Orlando’s LGBTQ community celebrates the Come Out With Pride festival


Annalyn Caputo

Orlando’s Come Out With Pride Festival takes place every October.

Annalyn Caputo, Social Media Editor

“I’m gay, where else would I be?” Mat Bridges, 31, laughs as techno music surrounds my ears and rainbows fill my vision. Music, glitter, and laughter have enveloped Orlando’s Lake Eola Park as the 15th Annual Come Out With Pride festival kicked into full swing. 

In 2005, the Pride Chamber of Orlando felt a more open dialogue was needed between the LBGQT+ community and the city, so blossomed the Come Out With Pride Festival. Now considered one of Florida’s largest pride festivals, it grows larger each year. 

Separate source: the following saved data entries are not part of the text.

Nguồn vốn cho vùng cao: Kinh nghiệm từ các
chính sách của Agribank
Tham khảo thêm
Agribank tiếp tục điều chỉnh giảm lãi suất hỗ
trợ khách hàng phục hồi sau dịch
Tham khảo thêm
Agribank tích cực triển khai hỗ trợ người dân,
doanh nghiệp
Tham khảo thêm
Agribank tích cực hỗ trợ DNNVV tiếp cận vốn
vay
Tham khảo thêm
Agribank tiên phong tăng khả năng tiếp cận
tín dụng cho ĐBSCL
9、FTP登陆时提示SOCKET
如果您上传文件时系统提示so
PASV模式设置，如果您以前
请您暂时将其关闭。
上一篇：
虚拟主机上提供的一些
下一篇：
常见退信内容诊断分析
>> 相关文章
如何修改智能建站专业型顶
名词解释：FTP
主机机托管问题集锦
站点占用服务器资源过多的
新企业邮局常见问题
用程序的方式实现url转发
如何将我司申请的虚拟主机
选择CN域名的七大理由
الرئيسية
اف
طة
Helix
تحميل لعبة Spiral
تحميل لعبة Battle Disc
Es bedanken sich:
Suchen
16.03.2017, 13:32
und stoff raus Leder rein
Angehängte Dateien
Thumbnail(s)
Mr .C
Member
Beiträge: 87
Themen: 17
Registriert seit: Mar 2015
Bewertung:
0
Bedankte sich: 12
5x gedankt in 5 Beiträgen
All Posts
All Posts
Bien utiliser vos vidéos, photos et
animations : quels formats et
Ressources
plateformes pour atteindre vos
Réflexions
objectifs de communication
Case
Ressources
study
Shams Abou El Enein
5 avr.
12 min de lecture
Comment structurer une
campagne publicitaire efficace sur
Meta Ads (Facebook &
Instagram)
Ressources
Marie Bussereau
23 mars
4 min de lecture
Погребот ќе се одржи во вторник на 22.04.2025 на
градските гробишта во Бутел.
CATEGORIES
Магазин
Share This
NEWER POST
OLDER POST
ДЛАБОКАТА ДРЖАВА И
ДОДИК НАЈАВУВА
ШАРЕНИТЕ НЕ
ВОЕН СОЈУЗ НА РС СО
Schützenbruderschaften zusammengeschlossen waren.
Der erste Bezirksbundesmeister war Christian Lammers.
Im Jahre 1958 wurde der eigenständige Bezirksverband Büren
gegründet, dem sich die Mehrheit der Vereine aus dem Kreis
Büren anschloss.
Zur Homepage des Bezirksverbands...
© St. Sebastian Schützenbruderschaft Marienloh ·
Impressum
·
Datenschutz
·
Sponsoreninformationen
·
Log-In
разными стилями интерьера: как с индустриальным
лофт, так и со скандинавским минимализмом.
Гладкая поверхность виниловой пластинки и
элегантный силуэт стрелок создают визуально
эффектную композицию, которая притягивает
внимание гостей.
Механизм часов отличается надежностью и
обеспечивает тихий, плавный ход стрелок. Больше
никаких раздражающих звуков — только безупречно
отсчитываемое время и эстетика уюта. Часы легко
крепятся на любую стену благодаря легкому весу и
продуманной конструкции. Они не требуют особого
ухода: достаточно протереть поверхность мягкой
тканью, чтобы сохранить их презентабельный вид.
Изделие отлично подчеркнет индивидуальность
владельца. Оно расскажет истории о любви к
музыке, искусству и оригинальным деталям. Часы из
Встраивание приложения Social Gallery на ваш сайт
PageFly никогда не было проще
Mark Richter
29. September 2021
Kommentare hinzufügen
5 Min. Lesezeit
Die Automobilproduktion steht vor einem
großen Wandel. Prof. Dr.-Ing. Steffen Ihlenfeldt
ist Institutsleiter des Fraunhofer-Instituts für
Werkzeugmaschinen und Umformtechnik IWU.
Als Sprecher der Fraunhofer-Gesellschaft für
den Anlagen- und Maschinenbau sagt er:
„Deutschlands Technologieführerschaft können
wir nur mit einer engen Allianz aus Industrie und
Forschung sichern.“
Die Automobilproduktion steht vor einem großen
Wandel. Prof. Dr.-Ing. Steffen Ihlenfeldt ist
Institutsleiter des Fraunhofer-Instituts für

Jody Rogers, 46, attends the festival as often as she can – says she has only missed two since its inception. This year, she is attending with The Freethought Community of Central Florida – a non-profit that promotes separation between church and state. In addition to growing every year, Rogers says that it also grows in diversity: “there’s definitely a larger [number], not only physically, but types of different people.” 

The highlight of the festival is the one-mile parade around Lake Eola. This year over 150 groups participated, including The Pulse Foundation, The Freethought Community, and corporations such as Tito’s Vodka and Southwest Airlines. A vibrant marketplace is set up around the Walt Disney Amphitheater and along the lakeside, giving festival-goers views as well as fun.

Leading up to the parade there is plenty to do with craft stalls, photo booths, games, food, and music playing – the electricity is undeniable.

“You never know what you are going to find here, you just don’t know,” says Bridges.

Come Out With Pride is more than a festival one weekend a year. Since 2015, the organization has raised over $100,000 that was put back into the LBGQT+ community of Orlando in the form of grants and scholarships. 

The festival itself takes place every fall. Planners make sure the dates always fall during the first or second week of October to coincide with National Coming Out Day and National Gay and Lesbian History Month.